What you need to do.
Look through the material below for "VEÍCULOS". Copy every line that contains it.

Records provided.
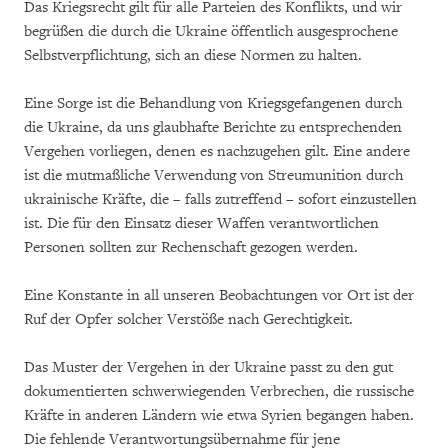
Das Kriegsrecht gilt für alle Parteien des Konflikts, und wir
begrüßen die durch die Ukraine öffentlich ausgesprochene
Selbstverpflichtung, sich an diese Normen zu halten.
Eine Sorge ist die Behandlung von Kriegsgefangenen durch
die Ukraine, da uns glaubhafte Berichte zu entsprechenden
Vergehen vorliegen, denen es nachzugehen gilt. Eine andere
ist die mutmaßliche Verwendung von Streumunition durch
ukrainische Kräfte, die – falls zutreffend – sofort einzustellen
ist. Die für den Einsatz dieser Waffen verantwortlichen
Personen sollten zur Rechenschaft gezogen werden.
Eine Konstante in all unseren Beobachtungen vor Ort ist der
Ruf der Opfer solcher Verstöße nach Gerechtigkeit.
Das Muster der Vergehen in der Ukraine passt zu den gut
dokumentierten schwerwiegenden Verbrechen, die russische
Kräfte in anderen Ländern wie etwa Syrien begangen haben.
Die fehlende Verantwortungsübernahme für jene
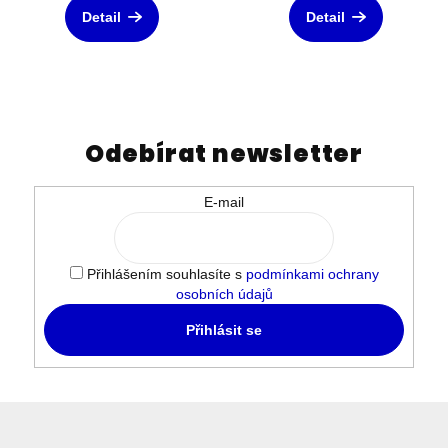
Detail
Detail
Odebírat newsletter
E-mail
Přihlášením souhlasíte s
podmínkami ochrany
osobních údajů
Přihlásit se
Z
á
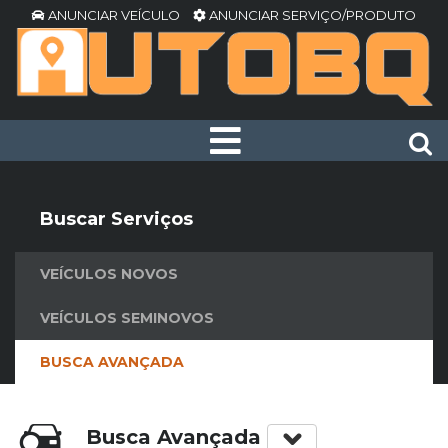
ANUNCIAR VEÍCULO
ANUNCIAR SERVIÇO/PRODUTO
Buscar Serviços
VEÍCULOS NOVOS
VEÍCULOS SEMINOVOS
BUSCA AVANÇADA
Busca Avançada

==

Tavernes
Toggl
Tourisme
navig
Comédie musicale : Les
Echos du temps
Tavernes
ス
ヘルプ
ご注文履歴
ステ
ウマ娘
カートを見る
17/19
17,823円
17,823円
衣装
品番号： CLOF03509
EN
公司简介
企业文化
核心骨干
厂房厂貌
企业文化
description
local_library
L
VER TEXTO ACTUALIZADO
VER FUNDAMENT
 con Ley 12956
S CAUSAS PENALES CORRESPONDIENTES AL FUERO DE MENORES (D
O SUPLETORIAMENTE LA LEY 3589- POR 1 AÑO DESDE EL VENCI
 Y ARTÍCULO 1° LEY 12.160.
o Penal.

Task answer.
VEÍCULOS NOVOS
VEÍCULOS SEMINOVOS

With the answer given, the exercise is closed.